As soon as the fascist governor Piero Parini had installed himself on Corfu he vigorously began a forced Italianization policy that lasted until the end of the war. The islands passed through a phase of Italianization in all areas, from their administration to their economy. Italian was designated the islands' only official language; a new currency, the Ionian drachma, was introduced with the aim to hamper trade with the rest of Greece, which was forbidden by Parini. Transportation with continental Greece was limited; in the courts, judges had to apply Italian law, and schooling followed the educational model of the Italian mainland.
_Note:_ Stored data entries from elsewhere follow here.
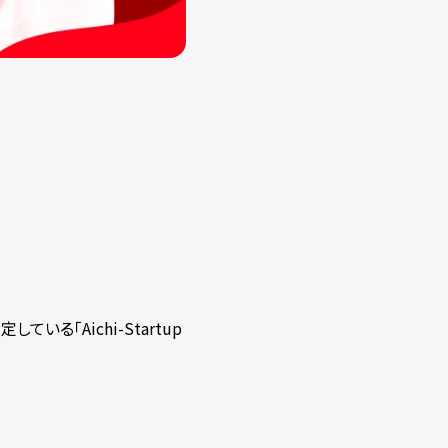
る「Aichi-Startup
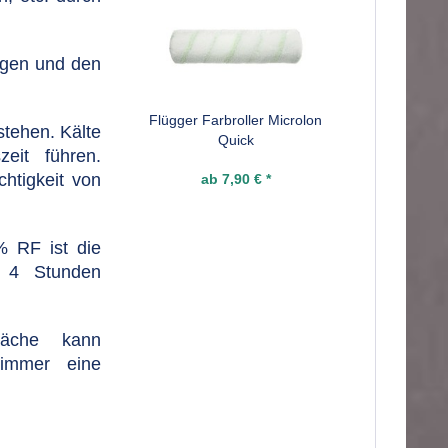
agen und den
Flügger Farbroller Microlon
stehen. Kälte
Quick
eit führen.
htigkeit von
ab 7,90 € *
% RF ist die
h 4 Stunden
läche kann
 immer eine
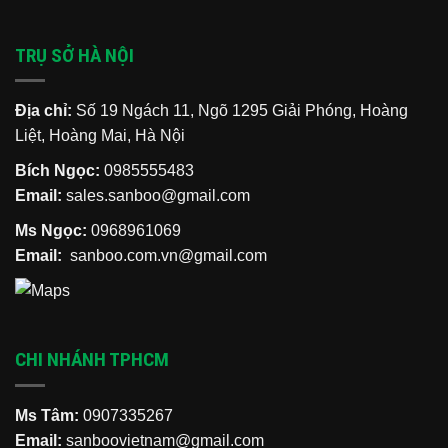
TRỤ SỞ HÀ NỘI
Địa chỉ:
Số 19 Ngách 11, Ngõ 1295 Giải Phóng, Hoàng
Liệt, Hoàng Mai, Hà Nội
Bích Ngọc:
0985555483
Email:
sales.sanboo@gmail.com
Ms Ngọc:
0968961069
Email:
sanboo.com.vn@gmail.com
CHI NHÁNH TPHCM
Ms Tâm:
0907335267
Email:
sanboovietnam@gmail.com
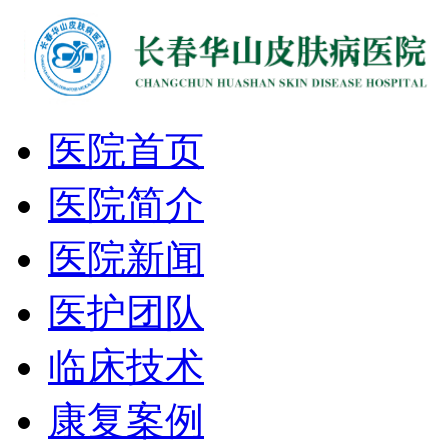
医院首页
医院简介
医院新闻
医护团队
临床技术
康复案例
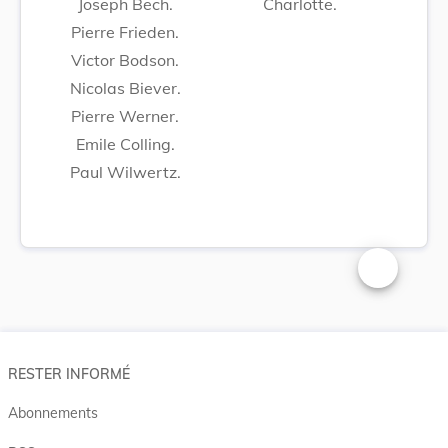
Joseph Bech.
Charlotte.
Pierre Frieden.
Victor Bodson.
Nicolas Biever.
Pierre Werner.
Emile Colling.
Paul Wilwertz.
Changer la t
RESTER INFORMÉ
Abonnements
Greek administrative officials were replaced by Italian ones, administrative officials of non-Ionic origin were expelled, the local gendarmes were partially replaced by Italian Carabinieri, although Parini initially allowed the Greek judges to continue their work, they were ultimately replaced by an Italian Military Court based in Corfu. The "return to the Venetian order" and the Italianization as pursued by Parini were even more drastic than the Italianization policies elsewhere, as their aim was a forced and abrupt cessation of all cultural and historical ties with the old mother country. The only newspaper on the islands was the Italian language "Giornale del Popolo".